The band have come under fire from fans and from LGBT+ people from the discriminatory song, titled “Akhir Zaman”, which means “the end of times”.
The song includes the lyric “LGBT pergi mampus”, which translates as either “go to hell LGBT” or “go die LGBT”.
While the song’s sentiment is fairly clear, the band has now tried to defend themselves, but refused to accept any of the criticism levelled at them.
In a statement posted to Instagram, the band insisted that they accept “all criticism, both positive and negative” – but went on to claim that their anti-LGBT+ message is perfectly fine.
Bunkface said the lyric is ‘not directed at any specific individual’ but at the ‘LGBT movement’.
“Based on those criticisms, the majority of Malaysians accepted and supported the message that we’re trying to convey.”
Bunkface continued: “We would like to take a moment to explain a certain part of the song’s lyrics that has been claimed by certain parties that it promotes hate towards the LGBT+ community.”
Incredibly, the band defended themselves by saying that the lyric is “not directed to any specific individual”, but is instead directed at “the growing LGBT+ movement in the world, especially in Malaysia”.
They went on to claim that the lyric is addressed specifically at Muslims.
“We’d like to express that we have no intention to hate or to promote hate to any individual. We’re only making it clear that we do not support the movement that tries to push on ‘rights’ for LGBT+ here in Malaysia, especially those whom are Muslims.”
The statement ends by claiming: “The definition of Islam itself is to submit and to obey The Almighty and His rulings.

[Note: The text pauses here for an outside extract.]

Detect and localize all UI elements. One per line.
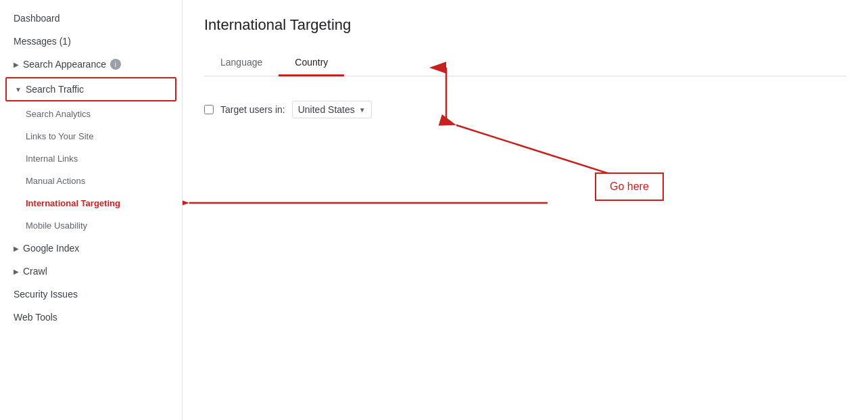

Who are we to question those rulings?”
The controversial Bunkface song has since been removed from YouTube and from Spotify, but is still available on Apple Music, according to QueerLapis.com.
We’re only making it clear that we do not support the movement that tries to push on ‘rights’ for LGBT here in Malaysia, especially those whom are Muslims.
In a statement to the LGBT+ website, Apple Music said: “Apple welcomes and appreciates your comments and suggestions. To ensure that all artists are treated fairly, our policy is not to censor artist content that may be deemed offensive, indecent, or objectionable.”
They said that those who have concerns about the Bunkface song should instead complain to the artist’s record label.
“Though the label might not agree to withdraw the content, they might be able to offer a ‘clean’ version on the iTunes Store,” the statement added.
The YouTube video had been flooded with homophobic comments from fans by the time it was removed.
The YouTube video featuring the song had been viewed more than 700,000 times when the streaming platform removed it.
Worryingly, the video was flooded with homophobic comments before it was taken down. One person commented that LGBT+ people are “obviously against the law of nature”. Another commenter praised the band and told them to “keep up” with their “struggle”.
Another said: “I also do not support the LGBT+ community because I know my religion.” They went on to claim that they cannot support queer people because they want to get into heaven.
The band faced a wave of condemnation on Twitter. One person said they were trying to “climb their way back into the mainstream” with the anti-LGBT+ track.
While many have swiftly condemned the band, they have also gained a worrying amount of support from young fans in Malaysia.
One fan tweeted: “I’m with you hating LGBT+. F**k LGBT+.”